噂と空気と王子
ロザリンがラリッサに呼び出されてから学園内の空気がざわついていた。
ロザリンに関する噂は、数日をかけて確実に学園内を蝕んでいった。
彼女と同じ空間にいるだけで、会話がふっと止まる。教室では隣の席に誰も座りたがらず、すれ違いざまに小声で何かを囁かれる。内容はどれも似たようなものだった。
「殿下を誘惑しているらしいわよ」
「授業中、意味ありげに微笑んでたって。計算高いのよ、きっと」
「男爵家の娘が勘違いしてるのね」
確証も根拠もない、ただの憶測と妄想。けれど、それらは事実よりも強く人の心を染める。
中でも取り巻きたちが主導して流す「婚約者を誘惑されたらどうしましょう」「殿下と目が合っただけで嬉しそうだった」といった類の話が、特に尾鰭を付けられて広がっていった。
「ロザリン様が伯爵家の子息に微笑んだって話があったわよね」
「ねえ、それってあの子、男性には愛想よくて女性には素っ気ないってことかしら?」
紅茶を片手に囁きあう令嬢たちの口調は、甘やかな毒を含んでいた。
──────────────────
「今日もラリッサ様はお休みですわね」
「⋯⋯ラリッサ様、ご自分がいない間に噂が流れた、ご自分は関係ない、関わっていないと、なさってるいるのよ」
声の調子は変えずとも、言葉の端々には不満が滲んでいた。
ラリッサは噂が流れ始める少し前から公爵家の都合だとここ数日、学園には来ていない。
そのおかげでラリッサのお茶会は開催されず、それでも取り巻きたちはラリッサがいなくてもラリッサの定位置、中庭の白いパラソルの下を占有していた。
そのお茶会は、私にとってはありがたいことに彼女たちに参加を許されていない。
盗み聞きするつもりはなかったのだけれど、整備された中庭の白いパラソル脇の垣根の裏が人目が届かないせいか、草が茂っているのをラリッサのお茶会の度に気になっていた私は、集まりがないのは良い機会だと、茂みに入り込んでしまったのだ。
ようやく気になっていたこの場所に手をつけられる。と、しゃがみ込むと同時に取り巻きたちがキャアキャアとやって来てパラソルの席を陣取ったのだった。
こうなっては出るにも出ることができず。私は彼女たちが立ち去るのを待つだけだと息を潜め、その結果盗み聞きすることになったのだった。
「私たちが噂を広めるのを当然だって顔をされても困るわよね」
「そうよ、私たちが噂を流すより、ラリッサ様がロザリンを呼び出すだけでよかったのではなくて?」
実際、直接嫌がらせをしなくても「ラリッサがロザリンを呼び出した」それだけで、十分だった。
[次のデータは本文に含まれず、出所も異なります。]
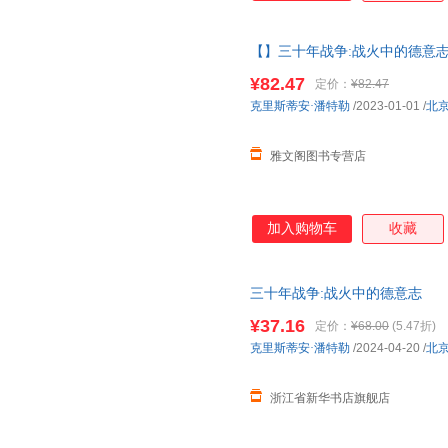
与推波助澜，可能同时发生。2
故事线，勾勒出丰满的历史图景
【】三十年战争:战火中的德意志
载浮载沉，无意中成了同时代平
权力斗争宗教冲突欧洲雇佣兵日
粉饰，映射出战争的残酷与人性
¥82.47
定价：
¥82.47
取，有问题联系在线客服，赠品
克里斯蒂安·潘特勒
/2023-01-01
/
北
雅文阁图书专营店
加入购物车
收藏
三十年战争:战火中的德意志
¥37.16
定价：
¥68.00
(5.47折)
克里斯蒂安·潘特勒
/2024-04-20
/
北
浙江省新华书店旗舰店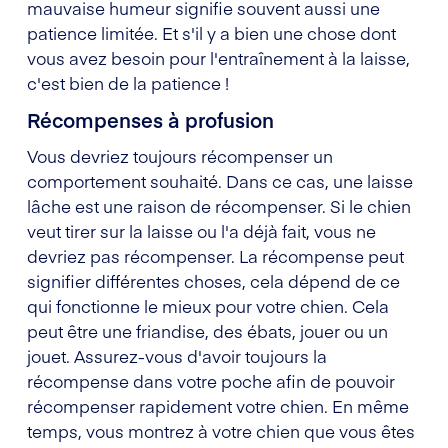
mauvaise humeur signifie souvent aussi une
patience limitée. Et s'il y a bien une chose dont
vous avez besoin pour l'entraînement à la laisse,
c'est bien de la patience !
Récompenses à profusion
Vous devriez toujours récompenser un
comportement souhaité. Dans ce cas, une laisse
lâche est une raison de récompenser. Si le chien
veut tirer sur la laisse ou l'a déjà fait, vous ne
devriez pas récompenser. La récompense peut
signifier différentes choses, cela dépend de ce
qui fonctionne le mieux pour votre chien. Cela
peut être une friandise, des ébats, jouer ou un
jouet. Assurez-vous d'avoir toujours la
récompense dans votre poche afin de pouvoir
récompenser rapidement votre chien. En même
temps, vous montrez à votre chien que vous êtes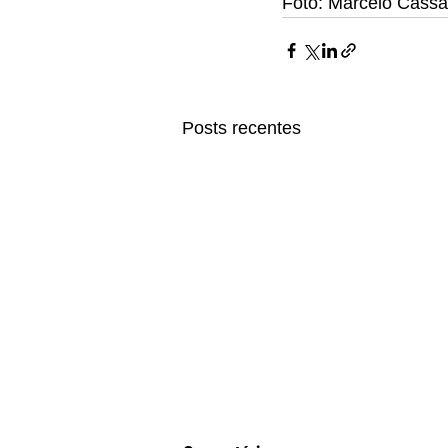
Foto: Marcelo Cassal
Posts recentes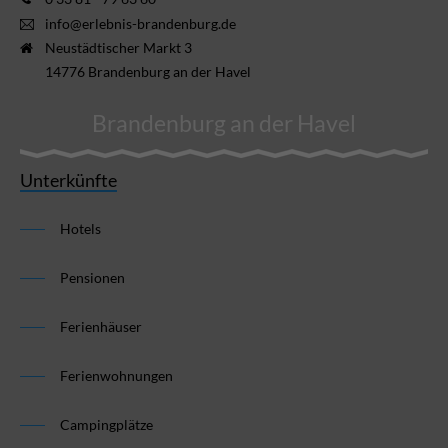
info@erlebnis-brandenburg.de
Neustädtischer Markt 3
14776 Brandenburg an der Havel
Brandenburg an der Havel
Unterkünfte
Hotels
Pensionen
Ferienhäuser
Ferienwohnungen
Campingplätze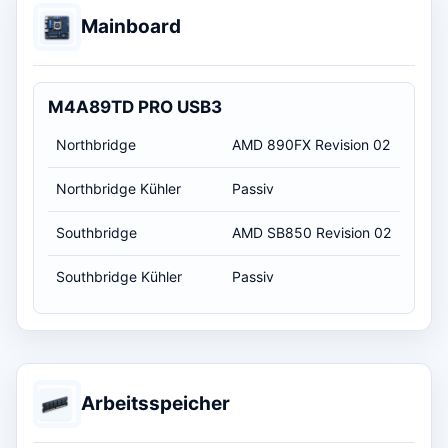
Mainboard
M4A89TD PRO USB3
Northbridge
AMD 890FX Revision 02
Northbridge Kühler
Passiv
Southbridge
AMD SB850 Revision 02
Southbridge Kühler
Passiv
Arbeitsspeicher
彼女が何を言ったか、何をしたか──実際の中身はどうでもいい。呼び出された、という事実だけが、噂を広げてくれる。
それがラリッサの、公爵令嬢の影響力。
そして、それ以降。ラリッサはこの件について、一切何も語らなかった。沈黙を保ち続けることで、自分は何もしていないという顔を貫いている。
「私たちが悪者みたいよね」
「ラリッサ様は何も汚さず。だもの」
「⋯⋯なんだか、腑に落ちないわよね」
ぼそりと呟いた言葉に、他の令嬢たちは顔を見合わせた。
それでも、誰も口にしない。不満を露わにすることの危うさは、全員がよく知っていた。
だからこそ、その苛立ちの矛先は、別のところに向かおうとしていた。
「でも、ロザリンって、本当に独りになりましたわよね」
「学園に来てから、誰とも親しくしていないわよ。ずっと静かで、何を考えているのか」
それは、完全に標的を固定するための“確認”。
ラリッサのためでも、自分たちのためでもない。ただ、そう言うことで、安心できるのだ。自分は「敵」ではないということの共通確認。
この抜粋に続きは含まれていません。